Your daughter growing up observing abuse, dysfunction and drama, may be more sensitive to it.  Having felt helpless, she may have withdrawn and seeks to avoid it at all costs--it's very painful for her.  So if you have a high tolerance for drama and she has a low tolerance for drama, you are going to stress her out.  And what she considers 'drama' from you, you consider normal living and it flies under your radar.

 

This is where therapy can be helpful.  Identifying patterns like this. It doesn't mean you are wrong or a drama queen or she is over sensitive, it's just different--like people tolerating different levels of saltiness.  If this is the case a therapist can help you modify your approach to her so make interacting with her easier and more pleasant.

 

This may also help your relationship with your son too.

 

Next thing: you say you visited when the baby was 6 months, what was that visit like?

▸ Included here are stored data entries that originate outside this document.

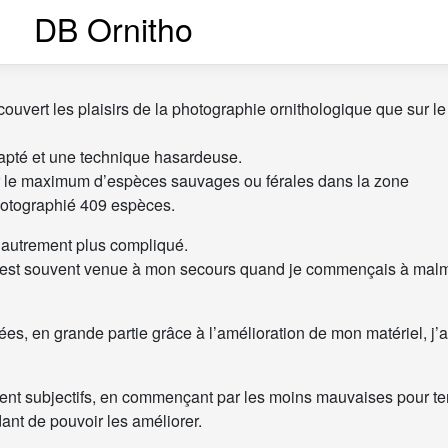
DB Ornitho
ouvert les plaisirs de la photographie ornithologique que sur le 
dapté et une technique hasardeuse.
sir le maximum d’espèces sauvages ou férales dans la zone
photographié 409 espèces.
is autrement plus compliqué.
i est souvent venue à mon secours quand je commençais à mal
s, en grande partie grâce à l’amélioration de mon matériel, j’a
ent subjectifs, en commençant par les moins mauvaises pour te
dant de pouvoir les améliorer.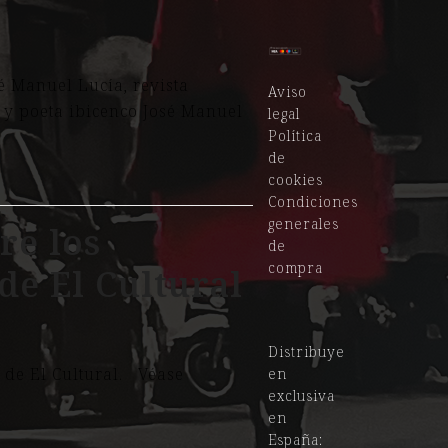
é Manuel Lucía, revista
Aviso
go y poeta ibicenco José Manuel
legal
Política
de
cookies
Condiciones
generales
re los
de
compra
de El Cultural
Distribuye
9 de El Cultural. Véase
en
exclusiva
19
en
España: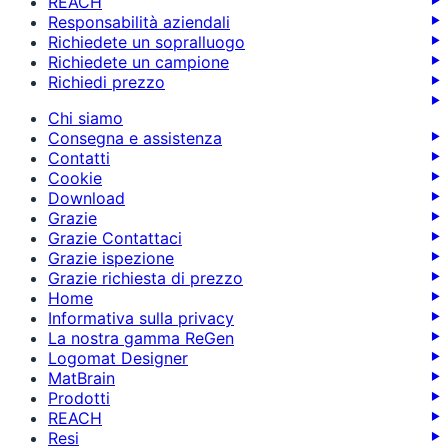
REACH
Responsabilità aziendali
Richiedete un sopralluogo
Richiedete un campione
Richiedi prezzo
Chi siamo
Consegna e assistenza
Contatti
Cookie
Download
Grazie
Grazie Contattaci
Grazie ispezione
Grazie richiesta di prezzo
Home
Informativa sulla privacy
La nostra gamma ReGen
Logomat Designer
MatBrain
Prodotti
REACH
Resi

Was it the only visit you had with her since she married and moved out of your house? 

 

Then over the next couple years her responses to your dwindled and she cut you off because of drama and stress.  This is what is odd: how much drama and stress can be transmitted to another person living out of state who is withdrawing from you?  Something was going on in that time between when you visited and that Mother's Day that was the last contact 10 years ago.  The only clue you have given is, you and Tony got back together, you married, and are happy.  And her reaction was to say, you don't NEED a man. But it sounds like you and Tony got married 3 of 4 years AFTER the cut off, so I'm wondering what happened while you and Tony were split, how long, could you support yourself (since he was the one who paid for your CA trip).  There's a lot not being said about this time, and it's important, because it is the events from the visit to the cut off that caused the cut off. 

 

If you can't think of anything that did it, you either are not trying and in denial or are shockingly unaware of what's going on in your own life.  A therapist can help here.  Once you know what went wrong, you will know how to fix it.

 

One clue though: you said she asked you not to contact her again--and you admit you did.  I'm sure it felt like loving to you, but to her it likely felt like a slap in the face, you went and did EXACTLY what she asked you not to do.  My guess would be that this lack of respect/boundaries is not a one time thing between you and her.  And if it isn't, this is a BIG problem.

 

You say she knows the door is always open. But you are missing the point. Whether she knows that or not (and you don't know what she knows), she clearly doesn't want to go through it.  And solving the problem with her is for you to understand WHY she does not want to go through that door you have so lovingly left open for her.